Sun’s Up, Cover Up!
May 01, 2019
May is Skin Cancer Awareness Month and the Florida Department of Health in Collier County (DOH-Collier) is reminding residents and visitors the importance of protecting themselves from the sun.
Florida is known as the Sunshine State, and with an average of over 250 sunny days per year, it is easy to understand why! Our wonderful weather provides great opportunities for people to be active outdoors. It is important to remember while you may be enjoying our 150+ state parks, 100 miles of beaches and more than 1,500 miles of multi-use trails, you must protect yourself from the sun.

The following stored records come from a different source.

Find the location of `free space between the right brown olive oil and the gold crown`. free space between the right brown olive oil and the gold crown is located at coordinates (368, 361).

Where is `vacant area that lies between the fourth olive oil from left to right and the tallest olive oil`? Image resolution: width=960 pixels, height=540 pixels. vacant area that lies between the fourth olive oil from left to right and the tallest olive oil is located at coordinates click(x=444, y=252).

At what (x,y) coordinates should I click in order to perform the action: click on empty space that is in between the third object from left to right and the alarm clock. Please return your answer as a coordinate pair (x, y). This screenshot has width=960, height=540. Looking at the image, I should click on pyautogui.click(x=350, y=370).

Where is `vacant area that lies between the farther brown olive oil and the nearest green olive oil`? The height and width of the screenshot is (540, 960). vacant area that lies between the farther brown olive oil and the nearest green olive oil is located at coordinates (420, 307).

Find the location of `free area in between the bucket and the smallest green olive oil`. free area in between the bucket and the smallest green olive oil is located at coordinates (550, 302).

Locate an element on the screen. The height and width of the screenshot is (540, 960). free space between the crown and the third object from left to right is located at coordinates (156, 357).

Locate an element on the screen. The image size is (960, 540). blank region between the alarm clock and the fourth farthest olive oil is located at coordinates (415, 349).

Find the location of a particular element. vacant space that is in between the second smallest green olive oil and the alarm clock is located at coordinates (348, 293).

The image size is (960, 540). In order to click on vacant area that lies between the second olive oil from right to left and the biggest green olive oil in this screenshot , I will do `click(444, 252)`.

Skin cancer is the most common cancer in the US and is caused by overexposure to ultraviolet (UV) rays. According to the American Academy of Dermatology, approximately 9,500 people are diagnosed with skin cancer in the US every day. There are many ways to reduce your risk of skin cancer. DOH-Collier recommends the following tips to stay sun safe while enjoying our natural treasures:
- Seek shade when the sun is strongest. This is typically between the hours of 10am and 4pm.
- Wear a broad-spectrum sunscreen with at least SPF 15 on all parts of exposed skin before you go outside. Remember to reapply every two hours and after swimming or sweating.
- Wear a wide-brimmed hat that shades your face, ears, and back of neck. Avoid straw hats that can let the sun through. If you wear a baseball cap, keep in mind that your ears and back of neck are exposed so be sure to apply a broad-spectrum sunscreen with at least SPF 15 to protect these areas.
- Protect your eyes and the delicate skin around your eyes from sun exposure by wearing sunglasses. Wrap-around sunglasses are best as they block UV rays from sneaking in the sides.
- Wear light, long-sleeved shirts when possible. Keep in mind that normal T-shirts have a SPF rating lower than 15, and a wet T-shirt offers much less protection than a dry one, so wear other types of sun protection as well.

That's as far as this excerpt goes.